### Task directions:
In your copy, include every line of the records exactly and no picture at all.

Dataset entries:
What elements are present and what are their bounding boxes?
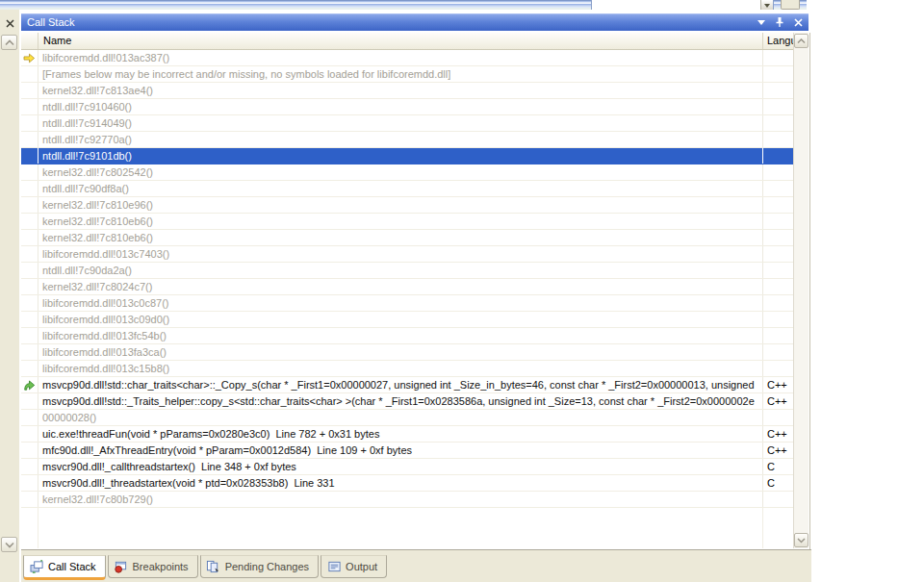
- frame-name: uic.exe!threadFun(void * pParams=0x0280e…: [38, 426, 763, 442]
- callstack-row[interactable]: libifcoremdd.dll!013c15b8(): [21, 361, 793, 377]
- combobox-dropdown-button[interactable]: [760, 0, 773, 10]
- auto-hide-button[interactable]: [773, 15, 786, 29]
- call-stack-icon: [29, 559, 44, 574]
- frame-language: C++: [763, 393, 793, 409]
- callstack-row[interactable]: libifcoremdd.dll!013c7403(): [21, 246, 793, 263]
- callstack-row[interactable]: kernel32.dll!7c80b729(): [21, 492, 793, 508]
- scroll-up-button[interactable]: [1, 35, 17, 50]
- left-edge-strip: [0, 10, 19, 582]
- auto-hide-pin-icon: [774, 16, 785, 28]
- chevron-down-icon: [764, 4, 770, 8]
- chevron-down-icon: [797, 538, 806, 544]
- callstack-row[interactable]: libifcoremdd.dll!013ac387(): [21, 50, 793, 66]
- close-button[interactable]: [3, 16, 16, 30]
- frame-language: [763, 295, 793, 311]
- frame-language: [763, 164, 793, 180]
- panel-titlebar: Call Stack: [21, 13, 808, 31]
- frame-name: kernel32.dll!7c8024c7(): [38, 279, 763, 294]
- callstack-row[interactable]: mfc90d.dll!_AfxThreadEntry(void * pParam…: [21, 443, 793, 459]
- frame-language: [763, 312, 793, 327]
- callstack-row[interactable]: ntdll.dll!7c9101db(): [21, 148, 793, 164]
- frame-name: libifcoremdd.dll!013ac387(): [38, 50, 763, 65]
- tab-call-stack[interactable]: Call Stack: [23, 555, 106, 580]
- callstack-row[interactable]: libifcoremdd.dll!013fc54b(): [21, 328, 793, 344]
- row-icon-cell: [21, 246, 38, 262]
- callstack-row[interactable]: libifcoremdd.dll!013c09d0(): [21, 312, 793, 328]
- callstack-row[interactable]: kernel32.dll!7c810eb6(): [21, 230, 793, 246]
- frame-name: kernel32.dll!7c802542(): [38, 164, 763, 180]
- row-icon-cell: [21, 410, 38, 425]
- callstack-row[interactable]: kernel32.dll!7c810e96(): [21, 197, 793, 214]
- callstack-row[interactable]: ntdll.dll!7c92770a(): [21, 132, 793, 148]
- scrollbar-down-button[interactable]: [794, 533, 808, 547]
- frame-name: libifcoremdd.dll!013c09d0(): [38, 312, 763, 327]
- frame-language: [763, 410, 793, 425]
- frame-language: [763, 197, 793, 213]
- callstack-row[interactable]: msvcp90d.dll!std::char_traits<char>::_Co…: [21, 377, 793, 393]
- chevron-up-icon: [5, 39, 14, 46]
- frame-language: [763, 181, 793, 196]
- callstack-row[interactable]: ntdll.dll!7c90da2a(): [21, 263, 793, 279]
- tab-label: Breakpoints: [133, 561, 189, 572]
- callstack-row[interactable]: kernel32.dll!7c810eb6(): [21, 214, 793, 230]
- callstack-row[interactable]: libifcoremdd.dll!013fa3ca(): [21, 344, 793, 361]
- row-icon-cell: [21, 492, 38, 507]
- frame-language: C++: [763, 443, 793, 458]
- row-icon-cell: [21, 459, 38, 474]
- frame-name: kernel32.dll!7c810eb6(): [38, 230, 763, 245]
- column-header-name[interactable]: Name: [38, 33, 763, 49]
- frame-language: [763, 66, 793, 82]
- tab-breakpoints[interactable]: Breakpoints: [108, 555, 198, 578]
- frame-name: kernel32.dll!7c810e96(): [38, 197, 763, 213]
- callstack-row[interactable]: ntdll.dll!7c914049(): [21, 115, 793, 132]
- frame-language: [763, 99, 793, 114]
- toolbar-combobox[interactable]: [591, 0, 774, 10]
- frame-language: [763, 148, 793, 164]
- frame-name: libifcoremdd.dll!013fa3ca(): [38, 344, 763, 360]
- frame-name: mfc90d.dll!_AfxThreadEntry(void * pParam…: [38, 443, 763, 458]
- scrollbar-up-button[interactable]: [794, 34, 808, 48]
- column-header-language[interactable]: Language: [763, 33, 793, 49]
- toolbar-button-fragment[interactable]: [781, 0, 800, 10]
- frame-language: [763, 344, 793, 360]
- row-icon-cell: [21, 295, 38, 311]
- callstack-row[interactable]: kernel32.dll!7c813ae4(): [21, 83, 793, 99]
- grid-line: [762, 508, 763, 548]
- callstack-row[interactable]: kernel32.dll!7c802542(): [21, 164, 793, 181]
- callstack-row[interactable]: ntdll.dll!7c910460(): [21, 99, 793, 115]
- callstack-row[interactable]: kernel32.dll!7c8024c7(): [21, 279, 793, 295]
- tab-label: Pending Changes: [225, 561, 309, 572]
- scroll-down-button[interactable]: [1, 537, 17, 552]
- tab-pending-changes[interactable]: Pending Changes: [200, 555, 319, 578]
- row-icon-cell: [21, 312, 38, 327]
- vertical-scrollbar[interactable]: [793, 33, 808, 548]
- callstack-row[interactable]: ntdll.dll!7c90df8a(): [21, 181, 793, 197]
- callstack-row[interactable]: msvcr90d.dll!_callthreadstartex() Line 3…: [21, 459, 793, 475]
- row-icon-cell: [21, 181, 38, 196]
- frame-language: [763, 279, 793, 294]
- callstack-rows: libifcoremdd.dll!013ac387()[Frames below…: [21, 50, 793, 548]
- callstack-row[interactable]: msvcr90d.dll!_threadstartex(void * ptd=0…: [21, 475, 793, 492]
- callstack-row[interactable]: libifcoremdd.dll!013c0c87(): [21, 295, 793, 312]
- callstack-row[interactable]: msvcp90d.dll!std::_Traits_helper::copy_s…: [21, 393, 793, 410]
- frame-name: msvcr90d.dll!_callthreadstartex() Line 3…: [38, 459, 763, 474]
- callstack-row[interactable]: 00000028(): [21, 410, 793, 426]
- row-icon-cell: [21, 148, 38, 164]
- current-frame-arrow: [21, 50, 38, 65]
- application-window: Call Stack: [0, 0, 924, 582]
- frame-name: libifcoremdd.dll!013c15b8(): [38, 361, 763, 376]
- window-position-button[interactable]: [755, 15, 768, 29]
- callstack-row[interactable]: [Frames below may be incorrect and/or mi…: [21, 66, 793, 83]
- row-icon-cell: [21, 115, 38, 131]
- row-icon-cell: [21, 344, 38, 360]
- callstack-row[interactable]: uic.exe!threadFun(void * pParams=0x0280e…: [21, 426, 793, 443]
- frame-name: libifcoremdd.dll!013c0c87(): [38, 295, 763, 311]
- frame-language: [763, 50, 793, 65]
- row-icon-cell: [21, 426, 38, 442]
- chevron-down-icon: [5, 542, 14, 548]
- frame-language: C: [763, 459, 793, 474]
- panel-close-button[interactable]: [791, 15, 805, 29]
- tab-output[interactable]: Output: [321, 555, 387, 578]
- frame-language: [763, 132, 793, 147]
- frame-language: C++: [763, 426, 793, 442]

### Written response:
What elements are present and what are their bounding boxes?
- frame-name: uic.exe!threadFun(void * pParams=0x0280e…: [38, 426, 763, 442]
- callstack-row[interactable]: libifcoremdd.dll!013c15b8(): [21, 361, 793, 377]
- combobox-dropdown-button[interactable]: [760, 0, 773, 10]
- auto-hide-button[interactable]: [773, 15, 786, 29]
- call-stack-icon: [29, 559, 44, 574]
- frame-language: C++: [763, 393, 793, 409]
- callstack-row[interactable]: libifcoremdd.dll!013c7403(): [21, 246, 793, 263]
- callstack-row[interactable]: kernel32.dll!7c80b729(): [21, 492, 793, 508]
- scroll-up-button[interactable]: [1, 35, 17, 50]
- left-edge-strip: [0, 10, 19, 582]
- auto-hide-pin-icon: [774, 16, 785, 28]
- chevron-down-icon: [764, 4, 770, 8]
- chevron-down-icon: [797, 538, 806, 544]
- callstack-row[interactable]: libifcoremdd.dll!013ac387(): [21, 50, 793, 66]
- close-button[interactable]: [3, 16, 16, 30]
- frame-language: [763, 295, 793, 311]
- frame-language: [763, 164, 793, 180]
- panel-titlebar: Call Stack: [21, 13, 808, 31]
- frame-name: kernel32.dll!7c8024c7(): [38, 279, 763, 294]
- callstack-row[interactable]: mfc90d.dll!_AfxThreadEntry(void * pParam…: [21, 443, 793, 459]
- frame-language: [763, 312, 793, 327]
- callstack-row[interactable]: ntdll.dll!7c9101db(): [21, 148, 793, 164]
- frame-name: libifcoremdd.dll!013ac387(): [38, 50, 763, 65]
- tab-call-stack[interactable]: Call Stack: [23, 555, 106, 580]
- callstack-row[interactable]: libifcoremdd.dll!013fc54b(): [21, 328, 793, 344]
- row-icon-cell: [21, 246, 38, 262]
- callstack-row[interactable]: libifcoremdd.dll!013c09d0(): [21, 312, 793, 328]
- callstack-row[interactable]: kernel32.dll!7c810eb6(): [21, 230, 793, 246]
- frame-name: kernel32.dll!7c802542(): [38, 164, 763, 180]
- row-icon-cell: [21, 410, 38, 425]
- callstack-row[interactable]: kernel32.dll!7c810e96(): [21, 197, 793, 214]
- callstack-row[interactable]: ntdll.dll!7c92770a(): [21, 132, 793, 148]
- scrollbar-down-button[interactable]: [794, 533, 808, 547]
- frame-name: libifcoremdd.dll!013c09d0(): [38, 312, 763, 327]
- frame-language: [763, 410, 793, 425]
- frame-language: [763, 197, 793, 213]
- callstack-row[interactable]: msvcp90d.dll!std::char_traits<char>::_Co…: [21, 377, 793, 393]
- chevron-up-icon: [5, 39, 14, 46]
- frame-language: [763, 181, 793, 196]
- callstack-row[interactable]: ntdll.dll!7c90da2a(): [21, 263, 793, 279]
- tab-label: Breakpoints: [133, 561, 189, 572]
- callstack-row[interactable]: kernel32.dll!7c810eb6(): [21, 214, 793, 230]
- callstack-row[interactable]: libifcoremdd.dll!013fa3ca(): [21, 344, 793, 361]
- row-icon-cell: [21, 492, 38, 507]
- frame-language: C++: [763, 443, 793, 458]
- row-icon-cell: [21, 459, 38, 474]
- frame-name: kernel32.dll!7c810eb6(): [38, 230, 763, 245]
- column-header-name[interactable]: Name: [38, 33, 763, 49]
- frame-language: [763, 66, 793, 82]
- tab-breakpoints[interactable]: Breakpoints: [108, 555, 198, 578]
- frame-name: kernel32.dll!7c810e96(): [38, 197, 763, 213]
- callstack-row[interactable]: ntdll.dll!7c914049(): [21, 115, 793, 132]
- frame-language: [763, 99, 793, 114]
- toolbar-combobox[interactable]: [591, 0, 774, 10]
- frame-language: [763, 148, 793, 164]
- frame-name: libifcoremdd.dll!013fa3ca(): [38, 344, 763, 360]
- frame-name: mfc90d.dll!_AfxThreadEntry(void * pParam…: [38, 443, 763, 458]
- scrollbar-up-button[interactable]: [794, 34, 808, 48]
- column-header-language[interactable]: Language: [763, 33, 793, 49]
- toolbar-button-fragment[interactable]: [781, 0, 800, 10]
- frame-language: [763, 344, 793, 360]
- row-icon-cell: [21, 295, 38, 311]
- callstack-row[interactable]: kernel32.dll!7c813ae4(): [21, 83, 793, 99]
- grid-line: [762, 508, 763, 548]
- callstack-row[interactable]: kernel32.dll!7c802542(): [21, 164, 793, 181]
- callstack-row[interactable]: ntdll.dll!7c910460(): [21, 99, 793, 115]
- callstack-row[interactable]: kernel32.dll!7c8024c7(): [21, 279, 793, 295]
- tab-label: Pending Changes: [225, 561, 309, 572]
- scroll-down-button[interactable]: [1, 537, 17, 552]
- tab-pending-changes[interactable]: Pending Changes: [200, 555, 319, 578]
- row-icon-cell: [21, 312, 38, 327]
- vertical-scrollbar[interactable]: [793, 33, 808, 548]
- callstack-row[interactable]: ntdll.dll!7c90df8a(): [21, 181, 793, 197]
- callstack-row[interactable]: msvcr90d.dll!_callthreadstartex() Line 3…: [21, 459, 793, 475]
- row-icon-cell: [21, 181, 38, 196]
- frame-language: [763, 279, 793, 294]
- callstack-rows: libifcoremdd.dll!013ac387()[Frames below…: [21, 50, 793, 548]
- callstack-row[interactable]: msvcr90d.dll!_threadstartex(void * ptd=0…: [21, 475, 793, 492]
- callstack-row[interactable]: libifcoremdd.dll!013c0c87(): [21, 295, 793, 312]
- callstack-row[interactable]: msvcp90d.dll!std::_Traits_helper::copy_s…: [21, 393, 793, 410]
- frame-name: msvcr90d.dll!_callthreadstartex() Line 3…: [38, 459, 763, 474]
- callstack-row[interactable]: 00000028(): [21, 410, 793, 426]
- row-icon-cell: [21, 148, 38, 164]
- current-frame-arrow: [21, 50, 38, 65]
- application-window: Call Stack: [0, 0, 924, 582]
- frame-name: libifcoremdd.dll!013c15b8(): [38, 361, 763, 376]
- window-position-button[interactable]: [755, 15, 768, 29]
- callstack-row[interactable]: [Frames below may be incorrect and/or mi…: [21, 66, 793, 83]
- row-icon-cell: [21, 115, 38, 131]
- row-icon-cell: [21, 344, 38, 360]
- callstack-row[interactable]: uic.exe!threadFun(void * pParams=0x0280e…: [21, 426, 793, 443]
- frame-name: libifcoremdd.dll!013c0c87(): [38, 295, 763, 311]
- frame-language: [763, 50, 793, 65]
- row-icon-cell: [21, 426, 38, 442]
- chevron-down-icon: [5, 542, 14, 548]
- frame-language: C: [763, 459, 793, 474]
- panel-close-button[interactable]: [791, 15, 805, 29]
- tab-output[interactable]: Output: [321, 555, 387, 578]
- frame-language: [763, 132, 793, 147]
- frame-language: C++: [763, 426, 793, 442]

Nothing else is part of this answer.